仲子逾拉住心夭的手,慢慢将她从泥土中抱出来,动作轻柔,生怕弄坏了她。
“阿姐,和子逾回家。”
仲子逾抽噎着重复:“阿姐,和子逾回家,阿姐不要弃了子逾。”
他说罢将心夭拦身抱起,丝毫不介意心夭身上散发出来的腐臭,他抱着她一步一步走回相思门,院内满是红色绸缎,似是刚办完喜事。
“阿姐,子逾心悦阿姐。”
仲子逾将换上红色喜服的心夭放在床畔,但因心夭死去多时只能重重的仰再床上,他一点也不介意,十分耐心的将心夭扶起来倚在自己肩膀,手里拿着两杯合衾酒眸中带笑:“阿姐你可知道,子逾最想要的就是阿姐了,可依阿姐的脾性,若是知道子逾有如此大逆不道的心思恐怕会一刀捅死子逾,所以子逾一直隐忍,压着心里的念头,想着只要阿姐能依赖子逾就好了。”
仲子逾将合衾酒喂到心夭口中,酒水沿着心夭的脸颊流淌到喜服上,留下一个圆圆的痕,他见状用手擦去酒痕,将心夭放平在床上,解下床周的喜帐躺在她身侧环过她的腰:“阿姐今后只属于子逾一个人了,谁也不能再把阿姐夺走了。”
第二日仲子逾特意清洗自己,穿上月白长袍,发用发冠规整束再脑后,伺候死去的心夭用了早饭,拿出一壶山下和尚给他的陈年烈酒洒在身侧:“阿姐等等子逾,子逾这就来了,下面的路太黑了,阿姐慢些走,不要让子逾找不见了。”

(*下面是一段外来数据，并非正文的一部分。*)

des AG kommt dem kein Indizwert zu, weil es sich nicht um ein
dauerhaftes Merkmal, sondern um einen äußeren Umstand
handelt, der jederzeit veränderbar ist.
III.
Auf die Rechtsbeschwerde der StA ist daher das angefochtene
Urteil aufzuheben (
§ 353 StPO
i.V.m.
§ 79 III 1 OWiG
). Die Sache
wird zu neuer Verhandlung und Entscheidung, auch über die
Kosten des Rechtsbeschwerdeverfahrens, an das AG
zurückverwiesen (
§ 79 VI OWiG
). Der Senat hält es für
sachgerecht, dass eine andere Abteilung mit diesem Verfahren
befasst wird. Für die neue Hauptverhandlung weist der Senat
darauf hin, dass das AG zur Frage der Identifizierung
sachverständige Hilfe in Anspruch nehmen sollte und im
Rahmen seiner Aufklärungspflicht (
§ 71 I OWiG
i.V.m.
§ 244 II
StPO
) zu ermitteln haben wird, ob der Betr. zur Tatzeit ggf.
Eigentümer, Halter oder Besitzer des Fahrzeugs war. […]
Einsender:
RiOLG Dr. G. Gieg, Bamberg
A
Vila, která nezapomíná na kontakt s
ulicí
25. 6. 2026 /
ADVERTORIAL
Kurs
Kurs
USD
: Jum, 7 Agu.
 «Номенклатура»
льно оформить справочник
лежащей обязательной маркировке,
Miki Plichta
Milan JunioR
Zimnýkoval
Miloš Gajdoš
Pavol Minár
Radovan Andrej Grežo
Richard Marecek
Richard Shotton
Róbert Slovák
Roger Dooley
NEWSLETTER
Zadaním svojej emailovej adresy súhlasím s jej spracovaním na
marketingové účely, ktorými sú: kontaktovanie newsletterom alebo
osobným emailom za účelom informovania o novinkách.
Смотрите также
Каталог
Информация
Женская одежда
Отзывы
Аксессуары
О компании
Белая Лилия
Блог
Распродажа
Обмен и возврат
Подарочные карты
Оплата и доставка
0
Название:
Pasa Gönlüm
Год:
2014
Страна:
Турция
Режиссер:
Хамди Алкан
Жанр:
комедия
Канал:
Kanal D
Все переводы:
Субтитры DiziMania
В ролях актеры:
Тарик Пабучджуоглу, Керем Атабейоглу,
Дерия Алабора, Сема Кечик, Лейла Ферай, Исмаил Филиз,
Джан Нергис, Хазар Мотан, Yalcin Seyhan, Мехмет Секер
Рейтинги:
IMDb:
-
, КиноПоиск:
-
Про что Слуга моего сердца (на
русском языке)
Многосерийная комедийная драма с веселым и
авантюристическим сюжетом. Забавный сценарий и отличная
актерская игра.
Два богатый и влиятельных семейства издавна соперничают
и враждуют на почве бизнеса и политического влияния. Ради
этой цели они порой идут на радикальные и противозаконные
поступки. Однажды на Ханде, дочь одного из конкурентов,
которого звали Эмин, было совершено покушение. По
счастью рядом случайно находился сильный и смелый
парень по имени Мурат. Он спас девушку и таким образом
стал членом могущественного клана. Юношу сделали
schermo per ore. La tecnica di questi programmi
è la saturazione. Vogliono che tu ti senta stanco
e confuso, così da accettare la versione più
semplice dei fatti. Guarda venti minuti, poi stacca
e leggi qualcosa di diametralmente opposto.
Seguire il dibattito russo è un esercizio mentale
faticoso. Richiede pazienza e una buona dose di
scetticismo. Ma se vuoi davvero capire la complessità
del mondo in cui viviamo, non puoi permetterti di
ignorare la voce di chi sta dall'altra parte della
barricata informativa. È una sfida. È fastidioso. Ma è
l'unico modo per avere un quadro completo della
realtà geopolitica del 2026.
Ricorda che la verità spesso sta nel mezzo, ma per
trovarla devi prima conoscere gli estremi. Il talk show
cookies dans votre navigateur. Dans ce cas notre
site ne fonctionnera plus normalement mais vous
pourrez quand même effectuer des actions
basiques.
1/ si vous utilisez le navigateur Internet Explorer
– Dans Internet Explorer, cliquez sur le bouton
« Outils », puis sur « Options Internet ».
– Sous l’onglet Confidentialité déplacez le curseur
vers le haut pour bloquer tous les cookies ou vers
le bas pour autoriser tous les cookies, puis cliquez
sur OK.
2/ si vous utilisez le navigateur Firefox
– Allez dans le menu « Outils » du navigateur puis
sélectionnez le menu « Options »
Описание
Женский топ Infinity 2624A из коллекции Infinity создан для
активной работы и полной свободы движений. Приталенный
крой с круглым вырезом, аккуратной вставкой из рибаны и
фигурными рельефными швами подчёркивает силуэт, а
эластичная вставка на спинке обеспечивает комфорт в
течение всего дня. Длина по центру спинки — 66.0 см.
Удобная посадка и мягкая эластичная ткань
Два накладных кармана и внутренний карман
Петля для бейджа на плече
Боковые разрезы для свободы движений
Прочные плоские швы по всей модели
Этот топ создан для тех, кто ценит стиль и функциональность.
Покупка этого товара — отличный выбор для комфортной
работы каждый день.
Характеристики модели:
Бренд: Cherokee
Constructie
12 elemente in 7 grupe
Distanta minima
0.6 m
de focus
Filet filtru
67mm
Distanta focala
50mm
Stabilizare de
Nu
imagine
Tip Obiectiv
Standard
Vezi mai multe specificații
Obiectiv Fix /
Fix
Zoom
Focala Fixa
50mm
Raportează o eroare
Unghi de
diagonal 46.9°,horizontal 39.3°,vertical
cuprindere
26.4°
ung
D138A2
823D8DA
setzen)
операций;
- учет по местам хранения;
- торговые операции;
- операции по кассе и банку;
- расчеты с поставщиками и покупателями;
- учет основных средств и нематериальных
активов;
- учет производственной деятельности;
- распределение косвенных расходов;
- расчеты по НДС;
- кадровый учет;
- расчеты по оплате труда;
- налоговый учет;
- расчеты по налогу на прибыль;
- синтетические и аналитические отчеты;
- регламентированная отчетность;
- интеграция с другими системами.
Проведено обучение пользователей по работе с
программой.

酒香扑鼻,心夭看到这心下已经明了他要做什么,她抬手擦去眼角的泪走上前:“子逾,阿姐没死,阿姐来了。”
仲子逾似是感知到她,笑着朝她的方向喊了一声阿姐。
手中的烛火应声而落,火光四起,仲子逾抱着心夭在烈火里,口中不断呢喃:“阿姐,下一世别把子逾赶走了。”